:: TASK PROMPT ::
Take the entries below and write them out exactly, with each picture removed.

:: ENTRIES SUPPLIED ::
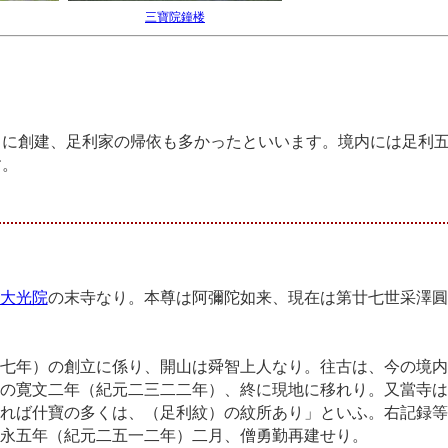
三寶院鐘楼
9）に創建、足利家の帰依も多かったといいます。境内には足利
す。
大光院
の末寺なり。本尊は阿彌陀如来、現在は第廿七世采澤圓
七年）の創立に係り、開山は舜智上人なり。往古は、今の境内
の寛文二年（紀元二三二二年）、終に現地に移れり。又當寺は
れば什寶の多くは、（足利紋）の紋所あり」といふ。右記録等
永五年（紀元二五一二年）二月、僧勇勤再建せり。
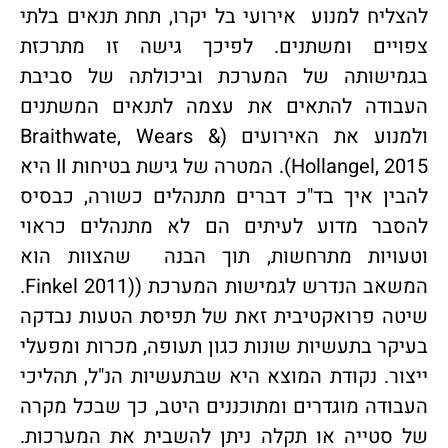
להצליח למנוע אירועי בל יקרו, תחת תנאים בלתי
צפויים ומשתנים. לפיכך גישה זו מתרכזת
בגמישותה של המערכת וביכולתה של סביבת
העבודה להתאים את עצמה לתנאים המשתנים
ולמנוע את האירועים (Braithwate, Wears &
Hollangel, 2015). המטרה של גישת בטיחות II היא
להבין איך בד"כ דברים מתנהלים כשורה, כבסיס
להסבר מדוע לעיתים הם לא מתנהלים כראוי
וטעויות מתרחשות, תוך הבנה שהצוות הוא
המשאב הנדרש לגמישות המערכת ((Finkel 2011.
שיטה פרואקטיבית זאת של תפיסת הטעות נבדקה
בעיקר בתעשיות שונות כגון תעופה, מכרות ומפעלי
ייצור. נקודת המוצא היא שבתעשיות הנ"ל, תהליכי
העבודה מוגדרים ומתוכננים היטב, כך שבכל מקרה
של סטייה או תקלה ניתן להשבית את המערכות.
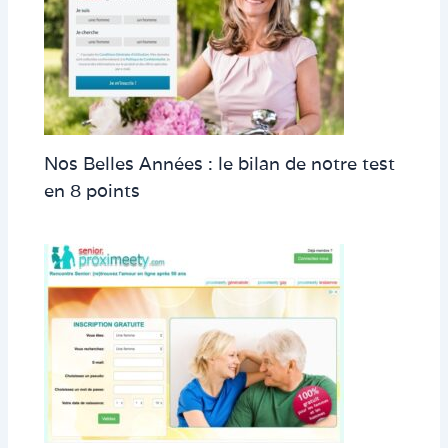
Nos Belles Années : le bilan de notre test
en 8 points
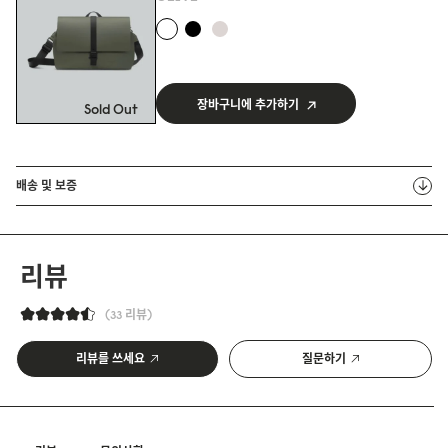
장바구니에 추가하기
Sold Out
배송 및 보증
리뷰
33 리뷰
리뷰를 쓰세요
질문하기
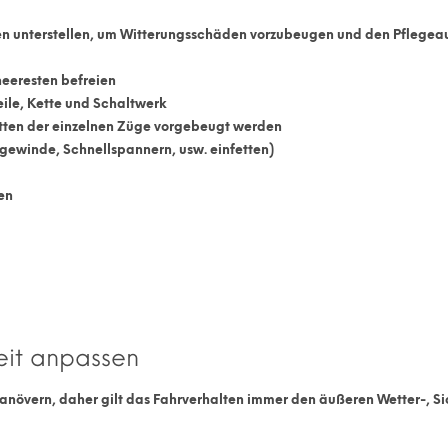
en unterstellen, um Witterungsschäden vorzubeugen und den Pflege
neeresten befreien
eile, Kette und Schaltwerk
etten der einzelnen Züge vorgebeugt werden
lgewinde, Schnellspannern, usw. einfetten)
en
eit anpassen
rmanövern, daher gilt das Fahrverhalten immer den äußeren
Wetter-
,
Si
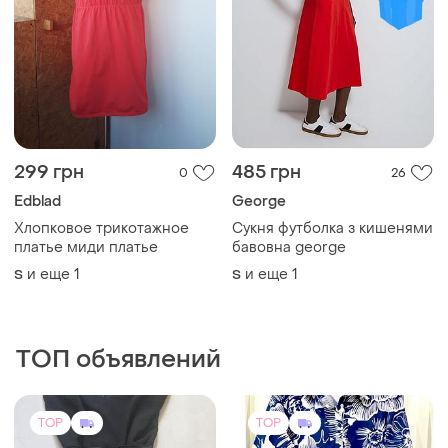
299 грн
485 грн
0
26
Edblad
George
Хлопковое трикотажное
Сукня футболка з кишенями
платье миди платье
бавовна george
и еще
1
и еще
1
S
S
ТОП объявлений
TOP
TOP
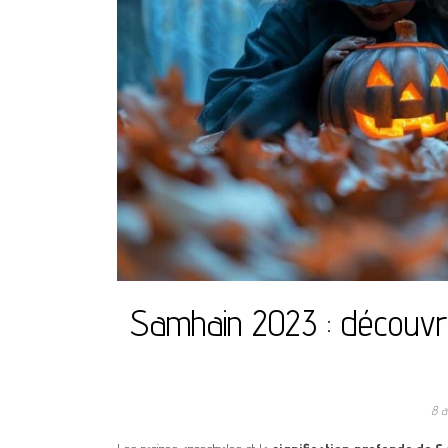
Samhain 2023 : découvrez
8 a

:: TASK OUTPUT ::
三寶院鐘楼
9）に創建、足利家の帰依も多かったといいます。境内には足利
す。
大光院
の末寺なり。本尊は阿彌陀如来、現在は第廿七世采澤圓
七年）の創立に係り、開山は舜智上人なり。往古は、今の境内
の寛文二年（紀元二三二二年）、終に現地に移れり。又當寺は
れば什寶の多くは、（足利紋）の紋所あり」といふ。右記録等
永五年（紀元二五一二年）二月、僧勇勤再建せり。
להצליח למנוע אירועי בל יקרו, תחת תנאים בלתי
צפויים ומשתנים. לפיכך גישה זו מתרכזת
בגמישותה של המערכת וביכולתה של סביבת
העבודה להתאים את עצמה לתנאים המשתנים
ולמנוע את האירועים (Braithwate, Wears &
Hollangel, 2015). המטרה של גישת בטיחות II היא
להבין איך בד"כ דברים מתנהלים כשורה, כבסיס
להסבר מדוע לעיתים הם לא מתנהלים כראוי
וטעויות מתרחשות, תוך הבנה שהצוות הוא
המשאב הנדרש לגמישות המערכת ((Finkel 2011.
שיטה פרואקטיבית זאת של תפיסת הטעות נבדקה
בעיקר בתעשיות שונות כגון תעופה, מכרות ומפעלי
ייצור. נקודת המוצא היא שבתעשיות הנ"ל, תהליכי
העבודה מוגדרים ומתוכננים היטב, כך שבכל מקרה
של סטייה או תקלה ניתן להשבית את המערכות.
Nos Belles Années : le bilan de notre test
en 8 points
장바구니에 추가하기
Sold Out
배송 및 보증
리뷰
33 리뷰
리뷰를 쓰세요
질문하기
en unterstellen, um Witterungsschäden vorzubeugen und den Pflege
neeresten befreien
eile, Kette und Schaltwerk
etten der einzelnen Züge vorgebeugt werden
lgewinde, Schnellspannern, usw. einfetten)
en
eit anpassen
rmanövern, daher gilt das Fahrverhalten immer den äußeren
Wetter-
,
Si
299 грн
485 грн
0
26
Edblad
George
Хлопковое трикотажное
Сукня футболка з кишенями
платье миди платье
бавовна george
и еще
1
и еще
1
S
S
ТОП объявлений
TOP
TOP
Samhain 2023 : découvrez
8 a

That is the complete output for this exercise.